Aiming to fulfill its vision of building a comprehensive Advanced Air Mobility (AAM) ecosystem, Hyundai’s subsidiary Supernal has announced that it will be developing a longer range, hydrogen-powered short take-off and landing aircraft in addition to the SA-1 eVTOL that is already in development.

Many companies the world over are beginning to realize the potential of distributed electric propulsion technology to fill a market need for sustainable and cost-effective regional air transportation in addition to in-city vertical take-off and landing services. These companies, several of which are launching the United States including, Metro Hop, and Airflow, argue that these new aircraft, many of which are capable of taking off and landing within 100 feet, could replace regional aircraft that fulfill logistics and eCommerce needs for middle-mile transportation.

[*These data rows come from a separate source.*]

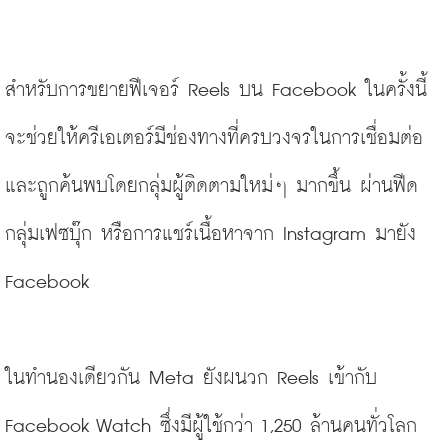
สำหรับการขยายฟีเจอร์ Reels บน Facebook ในครั้งนี้
จะช่วยให้ครีเอเตอร์มีช่องทางที่ครบวงจรในการเชื่อมต่อ
และถูกค้นพบโดยกลุ่มผู้ติดตามใหม่ๆ มากขึ้น ผ่านฟีด 
กลุ่มเฟซบุ๊ก หรือการแชร์เนื้อหาจาก Instagram มายัง 
Facebook
ในทำนองเดียวกัน Meta ยังผนวก Reels เข้ากับ 
Facebook Watch ซึ่งมีผู้ใช้กว่า 1,250 ล้านคนทั่วโลก 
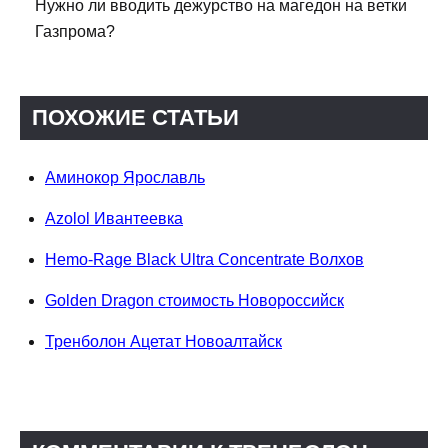
Нужно ли вводить дежурство на магедон на ветки
Газпрома?
ПОХОЖИЕ СТАТЬИ
Аминокор Ярославль
Azolol Ивантеевка
Hemo-Rage Black Ultra Concentrate Волхов
Golden Dragon стоимость Новороссийск
Тренболон Ацетат Новоалтайск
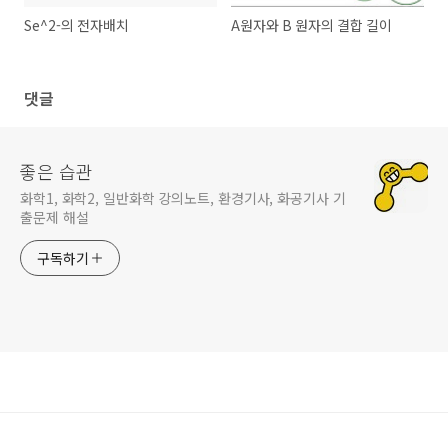
Se^2-의 전자배치
A원자와 B 원자의 결합 길이
댓글
좋은 습관
화학1, 화학2, 일반화학 강의노트, 환경기사, 화공기사 기
출문제 해설
구독하기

Rendering of Supernal’s SA-1 eVTOL that is already in development

The new aircraft from Supernal, which will be released after its main eVTOL aircraft SA-1 (seen above), aims to be able to fly around 1,000 kilometers per flight, and will be powered by hydrogen fuel cells rather than purely by rechargeable lithium-ion batteries.

A new aircraft development unit of Hyundai in Korea, the ‘Korea Advanced Air Mobility’ unit, will be primarily responsible for this new aircraft. Hyundai plans on launching a regional aerial mobility network with this aircraft starting in Seoul, Korea, around 2030.

No renderings of the new aircraft have been released yet, but Supernal senior manager Yesh Premkumar emphasized Hyundai’s holistic approach to Advanced Aerial mobility by saying: “We looked at multiple ways of solving the problem. For the short-range model, batteries emerged as the best solution because of their existing use in the automotive field. For the long-range aircraft, Hyundai chose hydrogen fuel cells in the context of its existing experience with the technology. The company currently makes about 10,000 fuel cells a year for automotive applications.”

Why it’s important: This latest move by Hyundai represents the company’s intention to create a fully comprehensive aerial mobility ecosystem rather than only one aircraft. The company recognizes that there will be a market need for both short range eVTOL services and for long range intercity services, and seeks to be a provider for all areas of the market.